[Assigned task]
Starting at the line below with "Desde esas estructuras empresariales salieron" and stopping at the line with "POMODORO 100% ITALIANO", please print each line exactly, those two included, and skip every picture.

(Page-level text extractions)
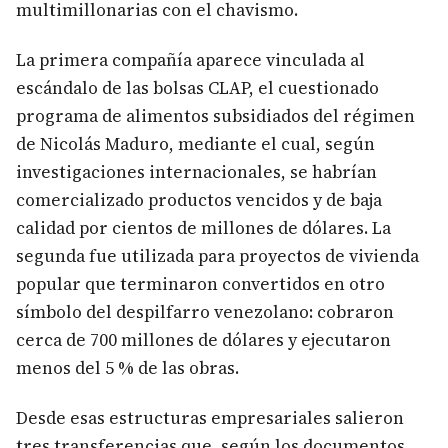
multimillonarias con el chavismo.
La primera compañía aparece vinculada al
escándalo de las bolsas CLAP, el cuestionado
programa de alimentos subsidiados del régimen
de Nicolás Maduro, mediante el cual, según
investigaciones internacionales, se habrían
comercializado productos vencidos y de baja
calidad por cientos de millones de dólares. La
segunda fue utilizada para proyectos de vivienda
popular que terminaron convertidos en otro
símbolo del despilfarro venezolano: cobraron
cerca de 700 millones de dólares y ejecutaron
menos del 5 % de las obras.
Desde esas estructuras empresariales salieron
tres transferencias que, según los documentos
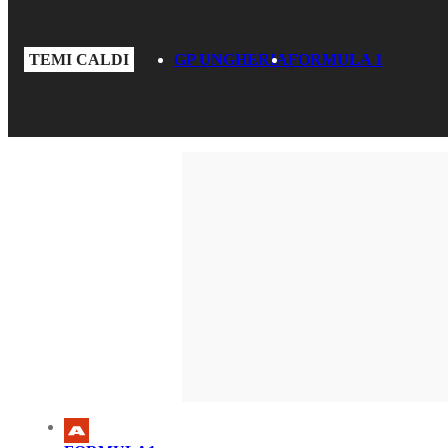
TEMI CALDI
GP UNGHERIA
FORMULA 1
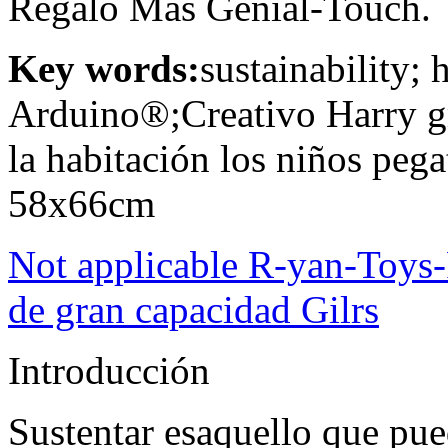
Regalo Más Genial-Touch.
Key words:
sustainability;
Arduino®;Creativo Harry gr
la habitación los niños pe
58x66cm
Not applicable R-yan-Toys-
de gran capacidad Gilrs
Introducción
Sustentar esaquello que pu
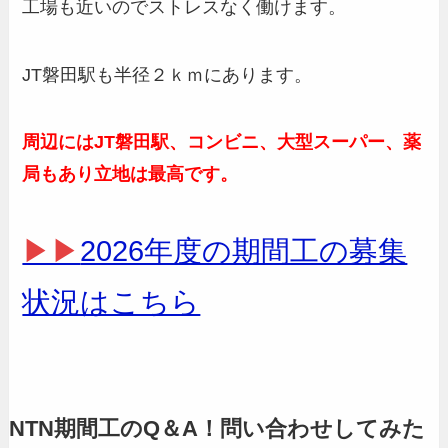
工場も近いのでストレスなく働けます。
JT磐田駅も半径２ｋｍにあります。
周辺にはJT磐田駅、コンビニ、大型スーパー、薬
局もあり立地は最高です。
▶▶
2026年度の期間工の募集
状況はこちら
NTN期間工のQ＆A！問い合わせしてみた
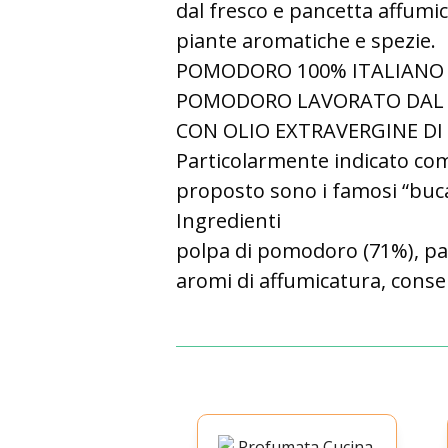
dal fresco e pancetta affumic
piante aromatiche e spezie.
POMODORO 100% ITALIANO 
POMODORO LAVORATO DAL 
CON OLIO EXTRAVERGINE DI
Particolarmente indicato com
proposto sono i famosi “bucat
Ingredienti
polpa di pomodoro (71%), pan
aromi di affumicatura, conser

[Solution to this problem]
Desde esas estructuras empresariales salieron
tres transferencias que, según los documentos
TEMI CALDI
GP UNGHERIA
FORMULA 1
Regalo Más Genial-Touch.
Key words:
sustainability;
Arduino®;Creativo Harry gr
la habitación los niños pe
58x66cm
Not applicable R-yan-Toys-
de gran capacidad Gilrs
Introducción
Sustentar esaquello que pu
工場も近いのでストレスなく働けます。
JT磐田駅も半径２ｋｍにあります。
周辺にはJT磐田駅、コンビニ、大型スーパー、薬
局もあり立地は最高です。
▶▶
2026年度の期間工の募集
状況はこちら
NTN期間工のQ＆A！問い合わせしてみた
dal fresco e pancetta affumic
piante aromatiche e spezie.
POMODORO 100% ITALIANO 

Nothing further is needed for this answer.